Sorry state of academic crack-smoking

When writing my earlier blog entry on how you can get complex behaviors from very little and why it’s okay to fake AI (and anything else), I came across this slightly insulting comment about game AI vs. academic AI research that I just have to share (emphasis added):

As someone working in new (bio-inspired) AI research with an eye to applications in games, but within an academic setting, I often hear that game developers are not incorporating cutting-edge academic AI into their projects because it’s too “risky” (they can’t really predict how gamers would react), and because they don’t see the point in it. As a gamer, and as someone who cares what gamers think, I am often surprised by the sorry state of current commercial game AI – it has hardly moved since the 1980s. However, maybe the problem is that no-one really knows what we want from game AI. Academics keep coming up with innovative AI technologies, but what we should we use it for? What do you think? What sort of intelligent behavior would you like to see in games, but don’t at present? Which are the most obvious intelligence deficiencies of current NPCs that need to be fixed?

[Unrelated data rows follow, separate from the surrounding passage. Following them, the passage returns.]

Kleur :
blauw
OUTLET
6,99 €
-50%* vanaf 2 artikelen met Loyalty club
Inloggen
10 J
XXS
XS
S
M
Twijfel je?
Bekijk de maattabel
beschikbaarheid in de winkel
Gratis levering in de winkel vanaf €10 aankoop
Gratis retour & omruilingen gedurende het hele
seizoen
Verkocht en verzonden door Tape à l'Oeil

Author of this quote is Julian Togelius, an academic exploring the use of “computational intelligence” for games. (Computational intelligence, for those who aren’t hip with the latest lingo, is sort of an newfangled umbrella term for neural networks, genetic algorithms, and all those other generic biologically-inspired computational approaches you might grab for when you don’t have a clue about what you’re doing, but not otherwise.)

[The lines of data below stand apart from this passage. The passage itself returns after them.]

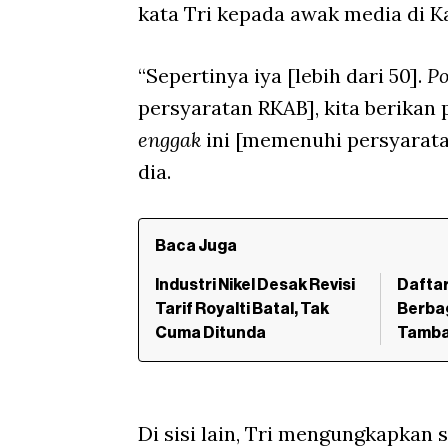
kata Tri kepada awak media di K
“Sepertinya iya [lebih dari 50].
P
persyaratan RKAB], kita berikan p
enggak
ini [memenuhi persyarata
dia.
Baca Juga
Industri Nikel Desak Revisi
Daftar
Tarif Royalti Batal, Tak
Berba
Cuma Ditunda
Tamban
Di sisi lain, Tri mengungkapka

Togelius’ work seems to be focused on evolving racing game AI in particular, and some of his highlights can be found attached to this blog entry. Now, I’m particularly fond of this sample of “evolved” racing car AI:




Awesomely innovative and cutting-edge huh?

This movie is accompanied by another rather priceless quote (again my emphasis):

The last example shows that we still have some way to go: sometimes the outcome of the race is that both cars find themselves stuck against some wall. So far, the cars haven’t found out how to back away from a wall and resume the correct course. We’re working on more complex neural networks and sensors to overcome this.

Of course, I hope that these technologies will some day be incorporated into actual racing games (which shouldn’t be impossible, looking at the sorry state of most game AI) and physical vehicles. But along the way, I think there is a lot to be learned about how the evolution and learning of behaviour works, and I think that games are the ideal environment for doing that research in. More on that in a later post.

Um, yeah, no. Don’t let the door hit you on the way out.

15 thoughts on “Sorry state of academic crack-smoking”

  1. We should just be glad that Julian is devoting his massive brain to helping us poor little incompetents in the game industry.

    By the way I just registered but I have been enjoying your articles.

  2. I wasn’t exactly waiting for a reply, but thanks for stopping by anyway. As for this:

    “If he read these, and came back and still thought it all stank, I would be very happy to listen to his ideas on how to make my research more relevant for hard-working game developers like him.”

    Happy to oblige: all that stuff stinks. A major reason being that the little toy worlds aren’t at all representative of the situations real car game AI have to work within (narrowness of tracks, multiple opponents, fun factor, etc., etc., and handling all of these at once). With a flawed foundation everything you built on top of it crumbles, and you’ve therefore shown nothing.

    If you really want to put your money where your mouth is, work against the AI of others in more realistic situations, such as within the TORCS framework. That would be a first step towards relevance.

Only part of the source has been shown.